The day was June 23, 1917. Exactly 104 years ago as I write this. World War 1 raged in Europe. Bodies fell and blood flowed across Flanders. Fenway Park, the now famous home of the Boston Red Sox, was barely 5 years old. Its iconic “Green Monster” left field wall was in place, but that nickname came later. Then, it was just “The Wall”, put up to keep fans and freeloaders off the field. There were rows of fans in front of the wall.
The woeful Washington Senators were in town for a 5-game series against the Sox, which would include two double-headers. Such long multi-game series and double-headers (especially on Saturdays) were more common back then, since travel was very inconvenient. One of those double-headers might have been a makeup from a weather-caused postponement earlier.

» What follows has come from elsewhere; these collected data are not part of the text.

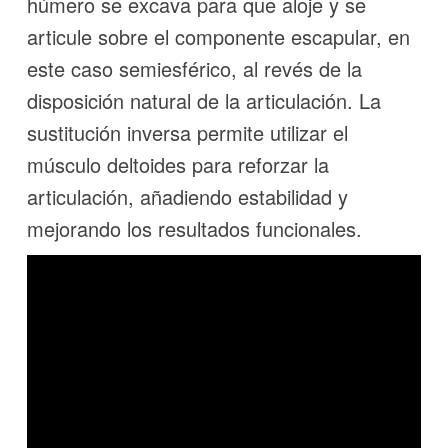
húmero se excava para que aloje y se
articule sobre el componente escapular, en
este caso semiesférico, al revés de la
disposición natural de la articulación. La
sustitución inversa permite utilizar el
músculo deltoides para reforzar la
articulación, añadiendo estabilidad y
mejorando los resultados funcionales.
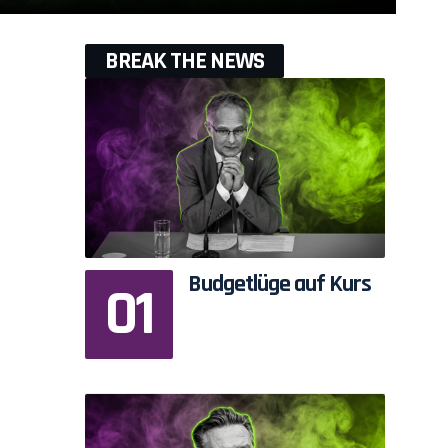
BREAK THE NEWS
Budgetlüge auf Kurs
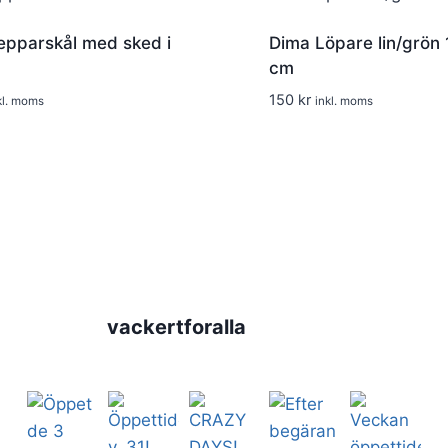
epparskål med sked i
Dima Löpare lin/grön 
cm
150
kr
kl. moms
inkl. moms
vackertforalla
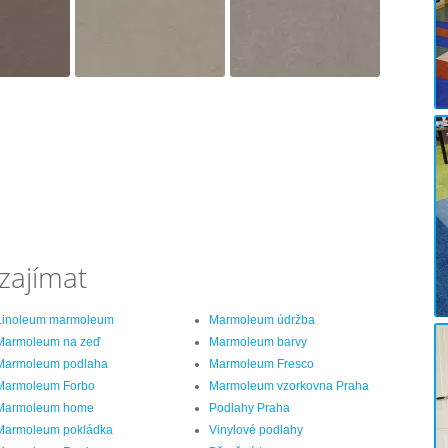
zajímat
Linoleum marmoleum
Marmoleum údržba
Marmoleum na zeď
Marmoleum barvy
Marmoleum podlaha
Marmoleum Fresco
Marmoleum Forbo
Marmoleum vzorkovna Praha
Marmoleum home
Podlahy Praha
Marmoleum pokládka
Vinylové podlahy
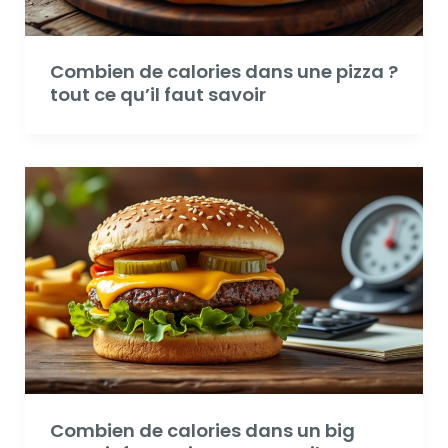
Combien de calories dans une pizza ?
tout ce qu’il faut savoir
Combien de calories dans un big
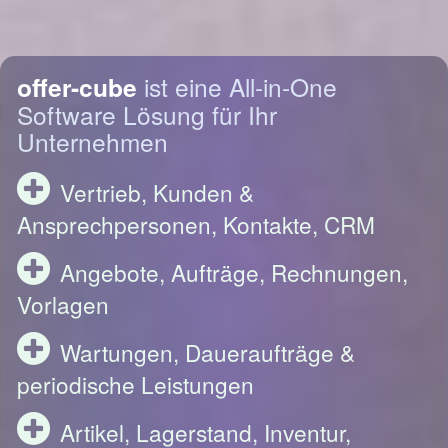
offer-cube
ist eine All-in-One
Software Lösung für Ihr
Unternehmen
Vertrieb, Kunden &
Ansprechpersonen, Kontakte, CRM
Angebote, Aufträge, Rechnungen,
Vorlagen
Wartungen, Daueraufträge &
periodische Leistungen
Artikel, Lagerstand, Inventur,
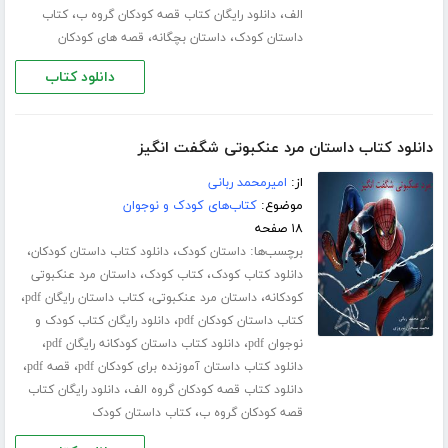
،
،
الف
دانلود رایگان کتاب قصه کودکان گروه ب
کتاب
،
،
داستان کودک
داستان بچگانه
قصه های کودکان
دانلود کتاب
دانلود کتاب داستان مرد عنکبوتی شگفت انگیز
از:
امیرمحمد ربانی
موضوع:
کتاب‌های کودک و نوجوان
۱۸ صفحه
برچسب‌ها:
،
،
داستان کودک
دانلود کتاب داستان کودکان
،
،
دانلود کتاب کودک
کتاب کودک
داستان مرد عنکبوتی
،
،
،
کودکانه
داستان مرد عنکبوتی
کتاب داستان رایگان pdf
،
کتاب داستان کودکان pdf
دانلود رایگان کتاب کودک و
،
،
نوجوان pdf
دانلود کتاب داستان کودکانه رایگان pdf
،
،
دانلود کتاب داستان آموزنده برای کودکان pdf
قصه pdf
،
دانلود کتاب قصه کودکان گروه الف
دانلود رایگان کتاب
،
قصه کودکان گروه ب
کتاب داستان کودک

On this fine Saturday, Babe Ruth was the starting pitcher for the Red Sox in the first game of a double-header. The game’s first batter walked; he was the Senators’ Ray Morgan, a swift-footed second baseman. Ruth thought both balls 3 and 4 should have been strikes, and he let the umpire know how he felt in no uncertain terms. In fact, by many reports, the dispute came to blows. Ruth was ejected from the game. So was the Red Sox’s catcher, Pinch Thomas.

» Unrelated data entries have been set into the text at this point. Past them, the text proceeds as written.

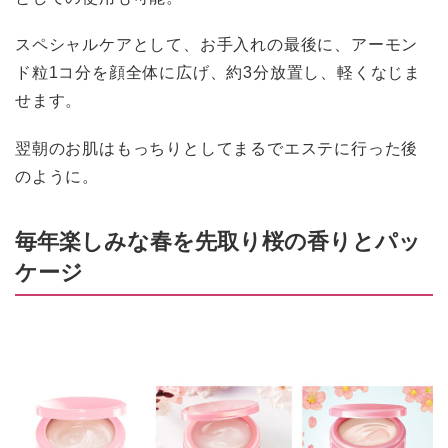
スペシャルケアとして、お手入れの最後に、アーモン
ド粒1コ分を顔全体に広げ、約3分放置し、軽くなじま
せます。
翌朝のお肌はもっちりとしてまるでエステに行った後
のように。
毎年楽しみな春を先取り桜の香りとパッ
ケージ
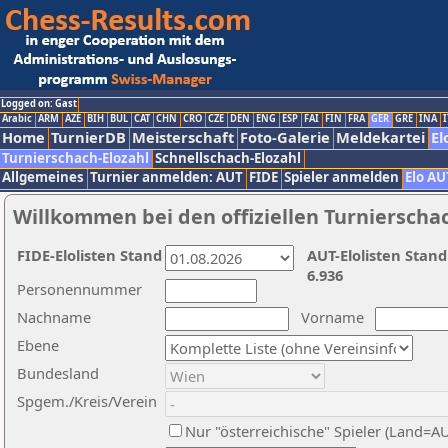
Logged on: Gast
Arabic
ARM
AZE
BIH
BUL
CAT
CHN
CRO
CZE
DEN
ENG
ESP
FAI
FIN
FRA
GER
GRE
INA
I
Home
TurnierDB
Meisterschaft
Foto-Galerie
Meldekartei
El
Turnierschach-Elozahl
Schnellschach-Elozahl
Allgemeines
Turnier anmelden: AUT
FIDE
Spieler anmelden
Elo AU
Willkommen bei den offiziellen Turnierscha
FIDE-Elolisten Stand
AUT-Elolisten Stand
6.936
Personennummer
Nachname
Vorname
Ebene
Bundesland
Spgem./Kreis/Verein
Nur "österreichische" Spieler (Land=A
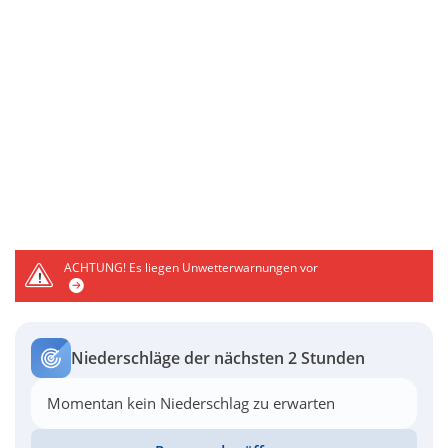
ACHTUNG!
Es liegen Unwetterwarnungen vor
Niederschläge der nächsten 2 Stunden
Momentan kein Niederschlag zu erwarten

Without warmup or warning, Ernie Shore, who was likely scheduled to pitch the backend of the double-header, was called in to pitch. Sam Agnew, a part-time catcher, substituted for Pinch Thomas.
The situation seemed rather frenetic, and thus opportunistic, to Morgan. What with the dustup between Ruth and home plate umpire Brick Owens, the sudden pitching change, and the sudden catcher change, this seemed like a good time to try and steal second base as soon as possible.
He did try. The new catcher, Agnew, fired the ball across the diamond to second baseman Jack Barry, who then tagged out Morgan. It was not a good opportunity.
Morgan was the last baserunner the Senators had the entire game. Ernie Shore retired every batter; 26 up, 26 down. The Red Sox went on to win, 4-0. By the way, substitute catcher Agnew went 3 for 3, and knocked in two of the Red Sox’s runs.
This game used to be listed among MLB’s individual no-hitters and perfect games. But the rules for such things were “shored up” (sorry, pun intended). It’s now just an interesting game and one of those baseball oddities. Maybe it wins you a few bar bets. It is listed now as a “combined no-hitter.” Babe Ruth steals the headline again.
After World War 1 Shore resumed his career, now with the Yankees. However, during the winter of 1918-19 he caught a bad bug from his Navy roommate. Perhaps it was the Spanish Flu. He was bedridden for weeks. It greatly weakened him. He had a subpar 1919 season by his standards. He rested and trained for 1920, but the arm strength just wasn’t there. He was sent to the minors in 1921. He languished there a few seasons, then retired. He then tried coaching for a while, but Shore didn’t have the body or the heart for baseball anymore.
He moved back to his native North Carolina. He got married, raised a family, got involved in local youth sports and politics. He was even sheriff of Forsythe County for 36 years.
Ernie, Thanks for the memories. We might forget you, but the history books will not.